Como pode o direito penal auxiliar o Estado nas medidas de proteção ao coletivo, especialmente diante do e reconhecimento de pandemia e do estado de calamidade pública decretados?
Há certas condutas que podem, nas circunstâncias relativas às medidas emanadas pelas autoridades competentes, destinadas ao enfrentamento da emergência de saúde pública decorrente do Coronavírus (COVID-19), com o intuito de evitar ou minimizar a proliferação rápida do contágio, ser consideradas criminosas. Vejamos algumas delas:
CRIMES CONTRA A SAÚDE PÚBLICA
Dentre os crimes contra a saúde pública podemos evocar a infração de Medida sanitária preventiva prevista no artigo 268 do Código Penal.

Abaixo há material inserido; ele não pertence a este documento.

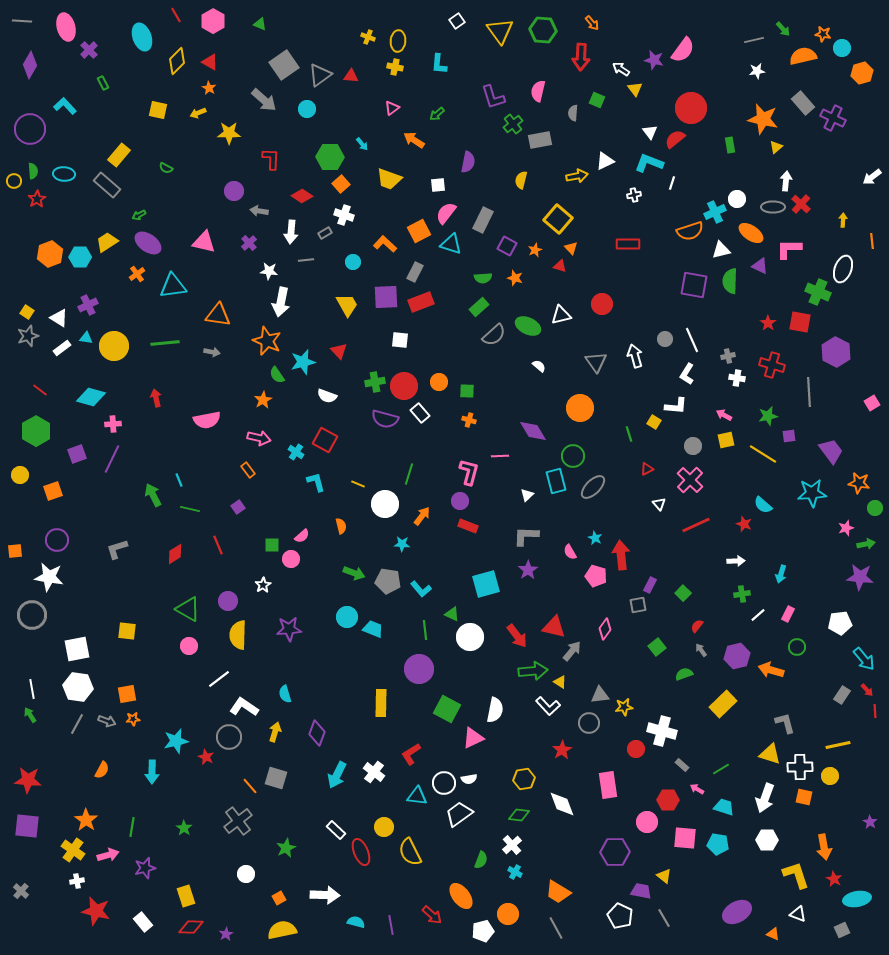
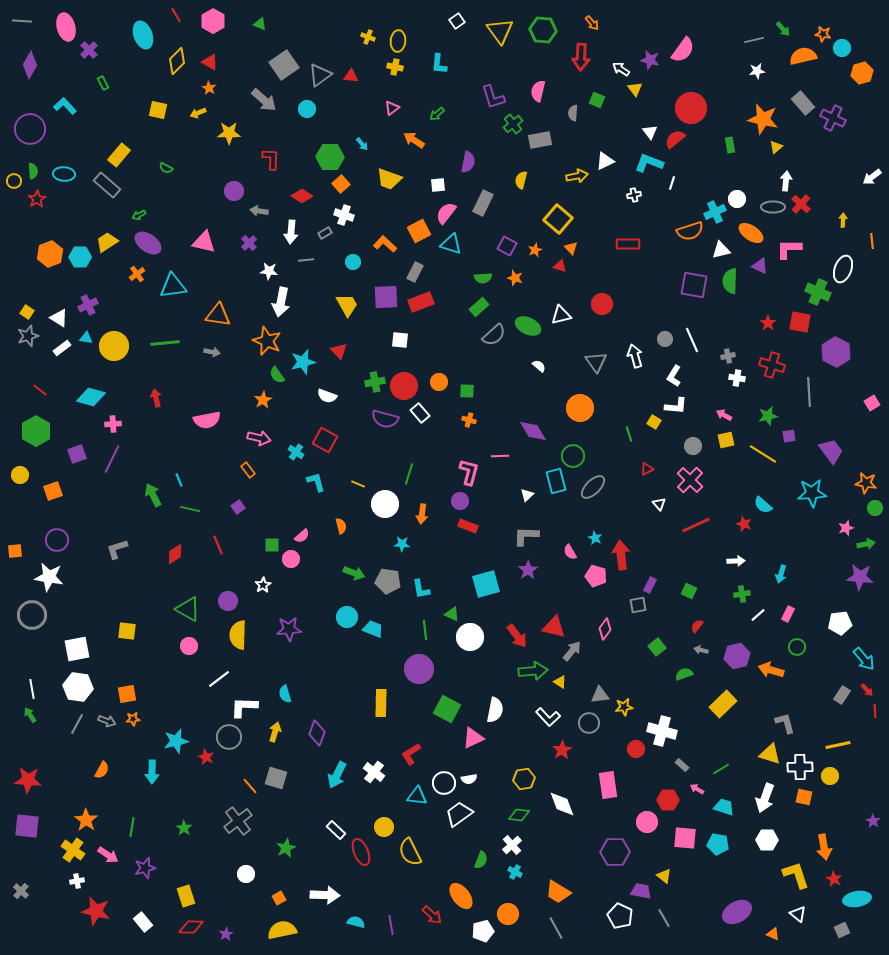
cyan ellipse at (142, 37): moved 1 px right, 2 px up
purple star at (654, 60): moved 4 px left
gray rectangle at (483, 220): moved 17 px up
white L-shape at (687, 374): moved 13 px left, 2 px down
orange star at (859, 483): moved 7 px right
orange arrow at (422, 516): moved 2 px up; rotated 150 degrees clockwise
cyan L-shape at (421, 589): rotated 30 degrees clockwise
green square at (683, 593): moved 6 px right, 2 px up; rotated 21 degrees counterclockwise
gray arrow at (701, 650): rotated 40 degrees counterclockwise
white L-shape at (548, 706): moved 11 px down
white L-shape at (244, 707): rotated 32 degrees counterclockwise
purple star at (870, 822): moved 3 px right, 1 px up
pink arrow at (108, 855): rotated 50 degrees clockwise
white triangle at (798, 914): rotated 18 degrees clockwise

Art. 268 – Infringir determinação do poder público, destinada a impedir introdução ou propagação de doença contagiosa:
Pena – detenção, de um mês a um ano, e multa.
Por tratar-se de norma penal em branco, exige-se a infringência de ordem emanada do poder público, em forma de outra lei, medidas provisórias, decretos, portarias ou mesmo resoluções. Meras recomendações ou sugestões, contudo, não se enquadram por faltar-lhes força mandatória.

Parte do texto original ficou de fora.